EXERCISE INPUTS →
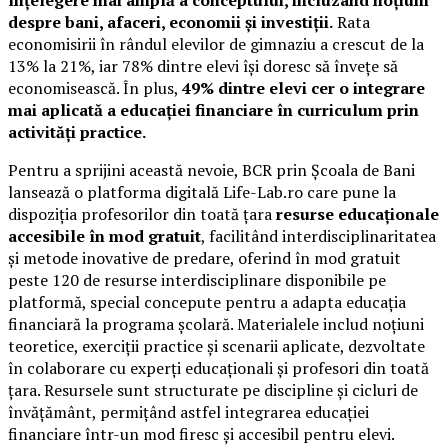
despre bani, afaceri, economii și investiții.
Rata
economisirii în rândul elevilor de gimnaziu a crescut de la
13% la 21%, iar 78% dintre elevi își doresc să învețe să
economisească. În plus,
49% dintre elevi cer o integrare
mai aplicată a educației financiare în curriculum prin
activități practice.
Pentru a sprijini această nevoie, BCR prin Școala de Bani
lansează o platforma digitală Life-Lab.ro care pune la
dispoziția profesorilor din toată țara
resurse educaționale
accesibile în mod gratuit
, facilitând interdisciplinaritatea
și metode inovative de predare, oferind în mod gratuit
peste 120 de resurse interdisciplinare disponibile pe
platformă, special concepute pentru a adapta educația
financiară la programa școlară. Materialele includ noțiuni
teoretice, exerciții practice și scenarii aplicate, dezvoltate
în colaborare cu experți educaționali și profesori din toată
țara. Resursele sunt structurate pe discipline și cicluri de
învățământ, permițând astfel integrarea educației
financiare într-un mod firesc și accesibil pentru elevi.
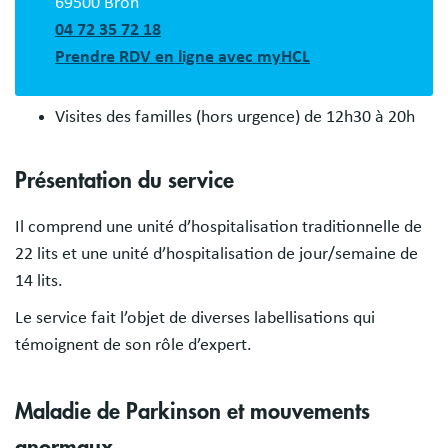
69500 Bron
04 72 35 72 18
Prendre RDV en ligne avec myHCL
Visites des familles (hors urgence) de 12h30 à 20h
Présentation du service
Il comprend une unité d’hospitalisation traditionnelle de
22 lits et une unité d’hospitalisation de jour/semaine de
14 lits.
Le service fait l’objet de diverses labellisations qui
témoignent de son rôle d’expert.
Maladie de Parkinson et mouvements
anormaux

---

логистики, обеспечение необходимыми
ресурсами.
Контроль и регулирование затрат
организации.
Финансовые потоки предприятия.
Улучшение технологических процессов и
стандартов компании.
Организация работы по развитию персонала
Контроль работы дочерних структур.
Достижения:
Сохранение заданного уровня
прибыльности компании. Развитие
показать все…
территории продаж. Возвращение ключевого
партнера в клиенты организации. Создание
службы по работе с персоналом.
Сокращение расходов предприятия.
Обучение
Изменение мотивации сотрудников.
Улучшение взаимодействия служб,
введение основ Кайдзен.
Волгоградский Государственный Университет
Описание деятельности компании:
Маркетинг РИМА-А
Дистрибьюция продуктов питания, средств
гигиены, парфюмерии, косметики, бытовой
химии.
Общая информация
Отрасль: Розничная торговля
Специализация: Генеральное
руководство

--

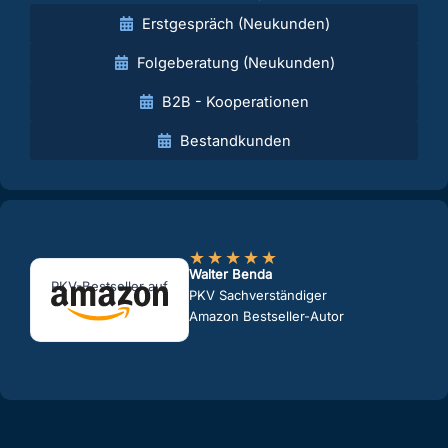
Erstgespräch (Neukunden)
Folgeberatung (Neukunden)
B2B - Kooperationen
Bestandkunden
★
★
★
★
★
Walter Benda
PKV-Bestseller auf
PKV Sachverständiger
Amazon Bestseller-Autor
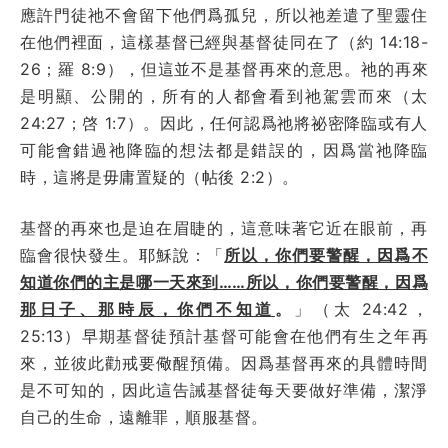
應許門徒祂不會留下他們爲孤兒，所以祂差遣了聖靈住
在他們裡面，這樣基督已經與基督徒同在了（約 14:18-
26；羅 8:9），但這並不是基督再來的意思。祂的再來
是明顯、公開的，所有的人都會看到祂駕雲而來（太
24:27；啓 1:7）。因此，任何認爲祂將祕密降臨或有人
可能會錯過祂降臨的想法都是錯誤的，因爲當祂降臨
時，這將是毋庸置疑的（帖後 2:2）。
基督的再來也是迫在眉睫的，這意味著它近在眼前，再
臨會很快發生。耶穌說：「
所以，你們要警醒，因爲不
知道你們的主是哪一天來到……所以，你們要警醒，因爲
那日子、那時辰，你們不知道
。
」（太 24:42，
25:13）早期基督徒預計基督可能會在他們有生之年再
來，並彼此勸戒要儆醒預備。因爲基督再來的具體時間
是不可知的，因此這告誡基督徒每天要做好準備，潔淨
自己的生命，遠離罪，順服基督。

HOW TO COMPLETE THIS TASK → An exact copy of the lines above between the line holding "Волгоградский Государственный Университет" and the line holding "руководство", inclusive, is the whole answer.

ANSWER FOR THE TASK →
Волгоградский Государственный Университет
Описание деятельности компании:
Маркетинг РИМА-А
Дистрибьюция продуктов питания, средств
гигиены, парфюмерии, косметики, бытовой
химии.
Общая информация
Отрасль: Розничная торговля
Специализация: Генеральное
руководство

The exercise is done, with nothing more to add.